Saturday night at 8 o’clock there figures to be more tension when the two rivals take the ice for Game 2 at the Garden.
“Obviously, Looch makes a great play like he does and then he’ s unselfish and decides to go to Kess like that, maybe there’s a little animosity on the other side,” Savard said.
The animosity, and hard-hitting, began early in the first period when Montreal enforcer Georges Laraque drilled Zdeno Chara along the corner boards in the Boston defensive zone followed up by a neutral zone hit on Milan Lucic. But it was the one against Chara that made the most noise.
“I want to play hard minutes,” Laraque said. “That’s what you do with every shift. You have to do this for the first couple of games and eventually it will turn around and make it easier for our skilled guys to play against him.”
Those two hits were no mistake. The Canadiens were clearly targeting the two toughest and biggest Bruins in an effort to show that they are not intimidated by the top-seeded Bruins, even on their home ice.
The hard hitting continued in the second period when the Canadiens managed to wipe out what was once a two-goal Boston lead when Alex Kovalev scored.

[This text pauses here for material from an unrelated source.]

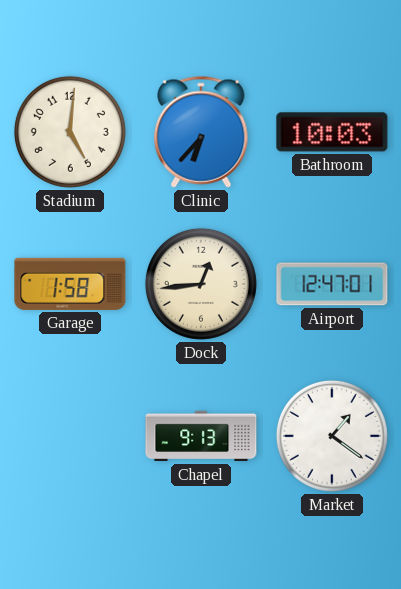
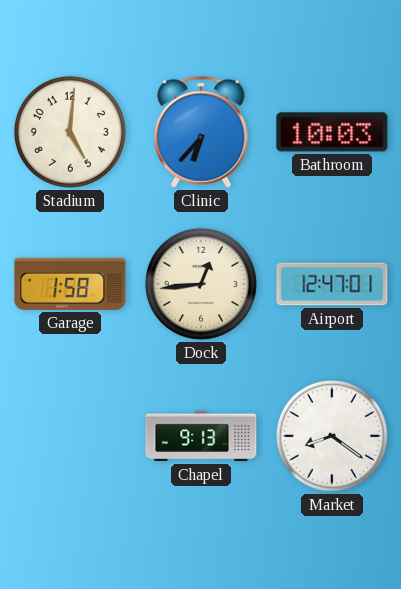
Market: 1:21 -> 8:21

The goal with 2:23 remaining in the middle frame reinforced to the Bruins that these Canadiens, even without Andrei Markhov and a limited Mathieu Schneider, mean business.
“They put up a great effort,” said Bruins goalie Tim Thomas. “They’re not going to roll over for us. I think they showed that in the second period and we did a good job of bouncing back to it in the third period.”
“I thought there were a lot of body checks tonight, and our team looked like they got stronger or enjoyed it more as the game went along,” added Montreal coach Bob Gainey. “For a stretch of minutes, maybe late in the second and early in the third, I thought we were able to use physical contact to our advantage.”
But that advantage came to an end when Josh Georges took a cross-checking penalty in full view of the referee. The Bruins capitalized 63 seconds later when Zdeno Chara fired a rocket past Carey Price for a 3-2 Bruins lead.
“They have some physical guys, too,” said Savard, who fed Chara from the low left circle for the game-winner. “They have some great players. We knew this series is not going to be easy. When we came in here 2-2 after two (periods), we weren’t panicking or anything because we knew it was going to be a tight series anyway. They’re a good hockey club and so we stuck with it and that’s why we prevailed, and obviously the veteran leadership in the room.”
And it was Chara who provided the best perspective of all on this series-opening win.
“They compete hard and they play hard,” Chara said. “We know what we have to do. We’re just happy to win the first game and it’s just the one game. To win a series, you have to win four games so it’s just the one game.”